What the task asks. In this exercise, print only the lines of the records below from the one with "Follow EIN Presswire on" through the one with "Matjaž Zupan", inclusive. Pictures are not part of the copy.

Data items.
+ + + +

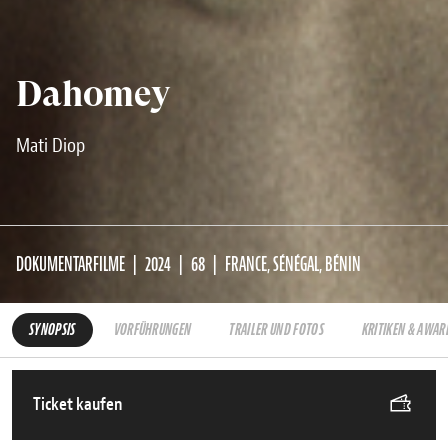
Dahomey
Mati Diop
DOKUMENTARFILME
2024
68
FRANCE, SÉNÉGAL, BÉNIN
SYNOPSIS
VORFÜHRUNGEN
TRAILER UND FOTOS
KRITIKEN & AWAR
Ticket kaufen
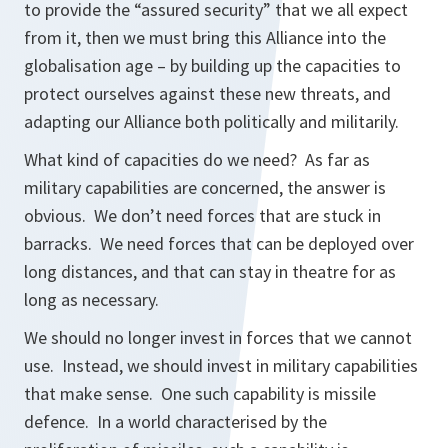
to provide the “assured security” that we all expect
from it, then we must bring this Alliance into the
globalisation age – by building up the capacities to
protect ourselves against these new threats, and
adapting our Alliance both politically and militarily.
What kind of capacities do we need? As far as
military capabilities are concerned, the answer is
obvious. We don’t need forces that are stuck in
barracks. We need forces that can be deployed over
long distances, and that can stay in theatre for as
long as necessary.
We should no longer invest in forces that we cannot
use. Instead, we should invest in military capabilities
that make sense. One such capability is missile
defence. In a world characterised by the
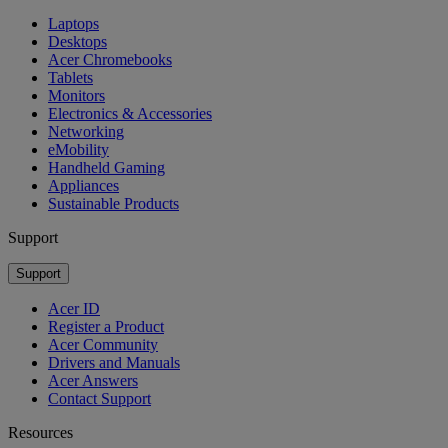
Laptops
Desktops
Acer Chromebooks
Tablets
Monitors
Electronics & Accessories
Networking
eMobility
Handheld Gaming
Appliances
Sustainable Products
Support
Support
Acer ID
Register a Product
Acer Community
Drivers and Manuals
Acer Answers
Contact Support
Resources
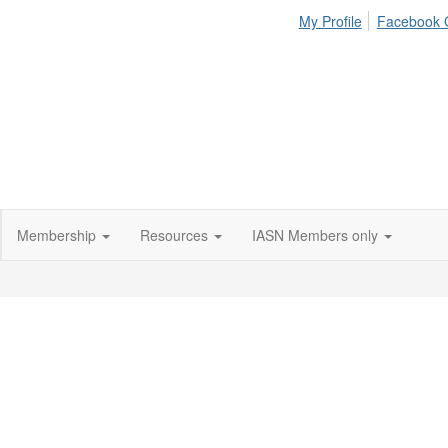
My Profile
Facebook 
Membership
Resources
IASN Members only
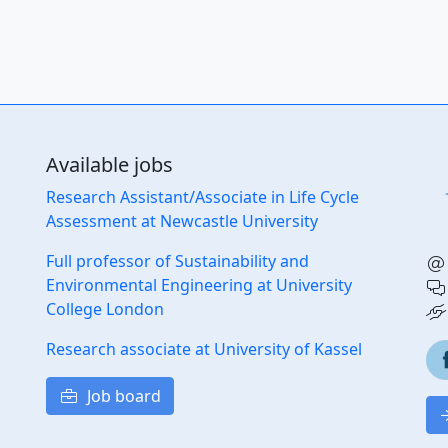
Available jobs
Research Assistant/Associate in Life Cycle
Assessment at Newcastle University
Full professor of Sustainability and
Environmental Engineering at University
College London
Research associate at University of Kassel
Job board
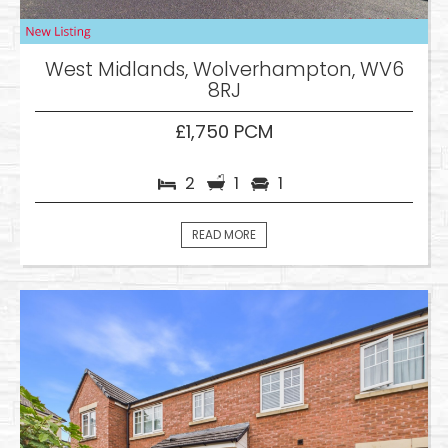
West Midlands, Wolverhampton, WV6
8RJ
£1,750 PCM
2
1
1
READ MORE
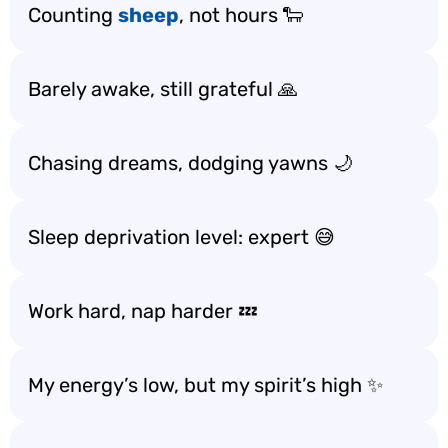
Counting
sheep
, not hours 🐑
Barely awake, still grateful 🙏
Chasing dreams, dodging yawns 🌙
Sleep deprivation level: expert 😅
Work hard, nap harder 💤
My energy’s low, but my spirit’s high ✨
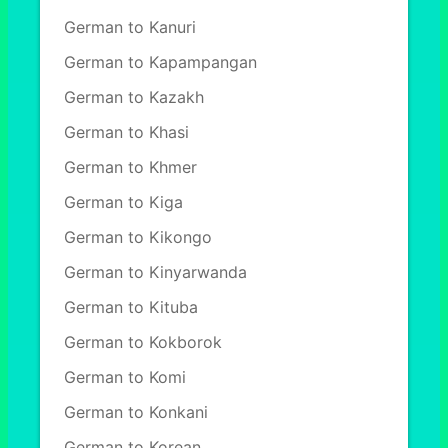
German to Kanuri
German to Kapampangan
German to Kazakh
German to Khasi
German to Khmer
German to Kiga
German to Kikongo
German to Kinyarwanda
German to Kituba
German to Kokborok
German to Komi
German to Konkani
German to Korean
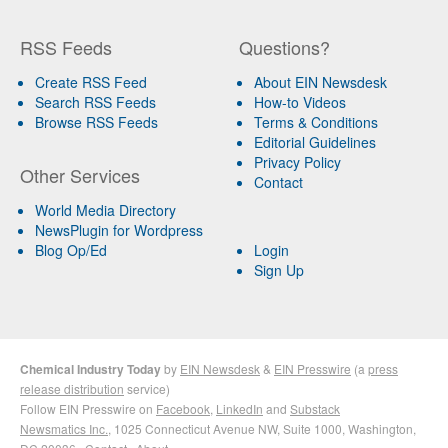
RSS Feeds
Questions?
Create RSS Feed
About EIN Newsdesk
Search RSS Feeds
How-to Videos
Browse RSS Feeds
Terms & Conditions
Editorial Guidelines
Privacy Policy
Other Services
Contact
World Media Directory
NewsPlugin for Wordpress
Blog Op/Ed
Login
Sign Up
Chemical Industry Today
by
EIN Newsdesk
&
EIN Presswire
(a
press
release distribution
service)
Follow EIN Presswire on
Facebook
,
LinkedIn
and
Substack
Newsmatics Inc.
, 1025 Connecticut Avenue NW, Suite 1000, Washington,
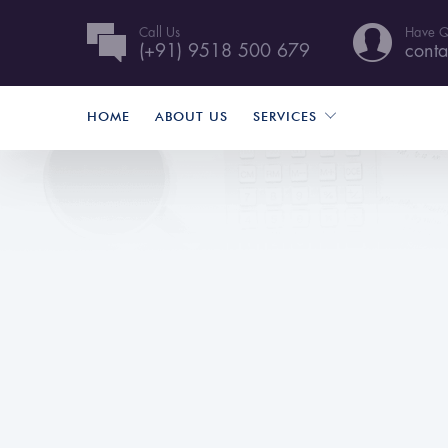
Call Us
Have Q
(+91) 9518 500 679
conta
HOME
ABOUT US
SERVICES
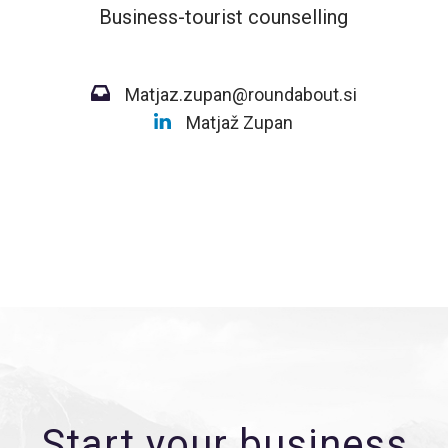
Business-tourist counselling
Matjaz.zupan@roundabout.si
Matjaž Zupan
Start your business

+ + + +

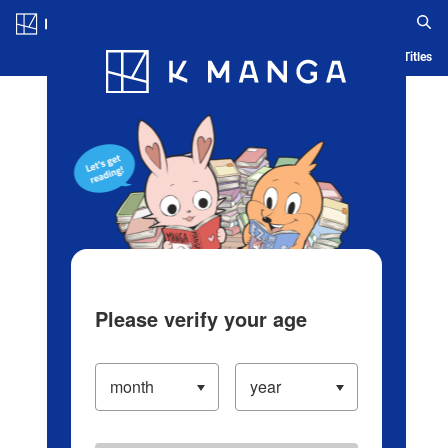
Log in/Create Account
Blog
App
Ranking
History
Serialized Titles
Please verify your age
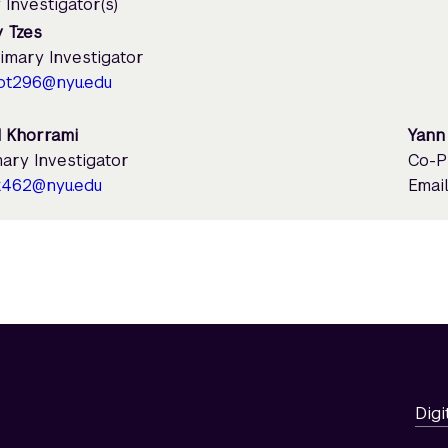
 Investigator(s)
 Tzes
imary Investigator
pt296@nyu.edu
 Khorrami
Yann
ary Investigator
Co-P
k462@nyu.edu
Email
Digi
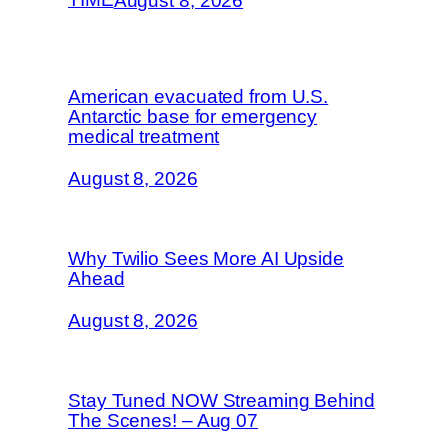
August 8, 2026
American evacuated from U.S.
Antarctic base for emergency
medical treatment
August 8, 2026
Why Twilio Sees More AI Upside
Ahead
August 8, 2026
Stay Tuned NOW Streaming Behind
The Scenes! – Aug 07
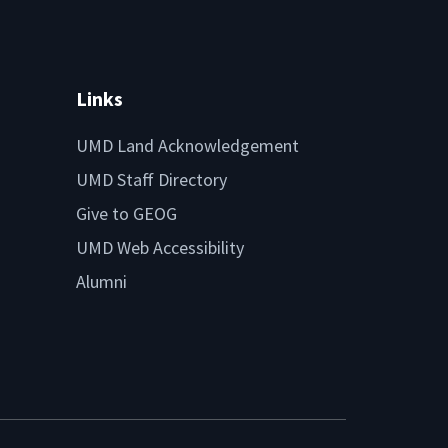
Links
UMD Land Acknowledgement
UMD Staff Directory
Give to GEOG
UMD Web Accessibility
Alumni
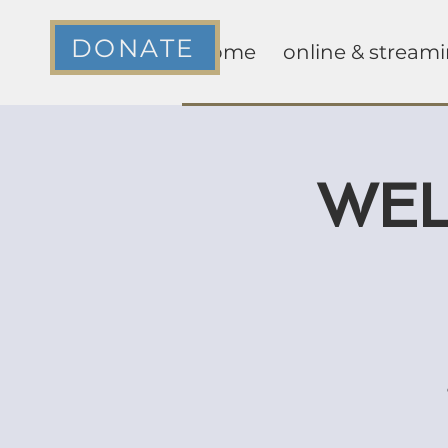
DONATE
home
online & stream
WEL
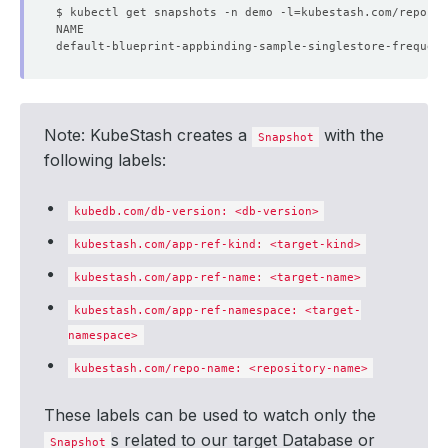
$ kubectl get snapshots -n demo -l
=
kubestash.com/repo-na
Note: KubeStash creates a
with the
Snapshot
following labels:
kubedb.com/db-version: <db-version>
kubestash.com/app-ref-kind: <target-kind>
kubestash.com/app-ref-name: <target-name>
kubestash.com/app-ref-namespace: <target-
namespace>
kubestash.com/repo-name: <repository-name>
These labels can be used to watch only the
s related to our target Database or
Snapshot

+ + + +

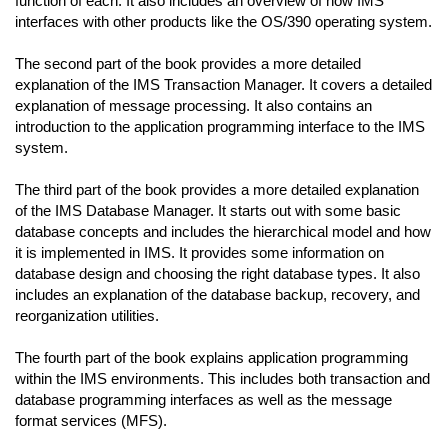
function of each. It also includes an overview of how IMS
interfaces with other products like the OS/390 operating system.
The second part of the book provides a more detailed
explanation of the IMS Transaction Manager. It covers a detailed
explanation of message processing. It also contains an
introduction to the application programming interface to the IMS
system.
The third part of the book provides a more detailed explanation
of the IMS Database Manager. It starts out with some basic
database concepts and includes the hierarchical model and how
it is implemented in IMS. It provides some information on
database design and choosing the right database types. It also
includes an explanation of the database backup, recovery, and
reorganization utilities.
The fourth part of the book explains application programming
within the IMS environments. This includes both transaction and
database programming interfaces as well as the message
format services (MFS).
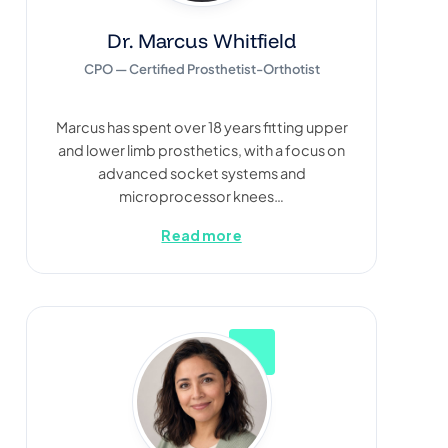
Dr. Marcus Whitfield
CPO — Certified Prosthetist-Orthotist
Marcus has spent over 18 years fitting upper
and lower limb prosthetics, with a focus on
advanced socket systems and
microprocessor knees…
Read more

+ + + +

Solved problem.
Follow EIN Presswire on
Facebook
,
LinkedIn
and
Substack
Newsmatics Inc.
, 1025 Connecticut Avenue NW, Suite 1000, Washington,
Call Us
Have Q
(+91) 9518 500 679
conta
HOME
ABOUT US
SERVICES
Business-tourist counselling
Matjaz.zupan@roundabout.si
Matjaž Zupan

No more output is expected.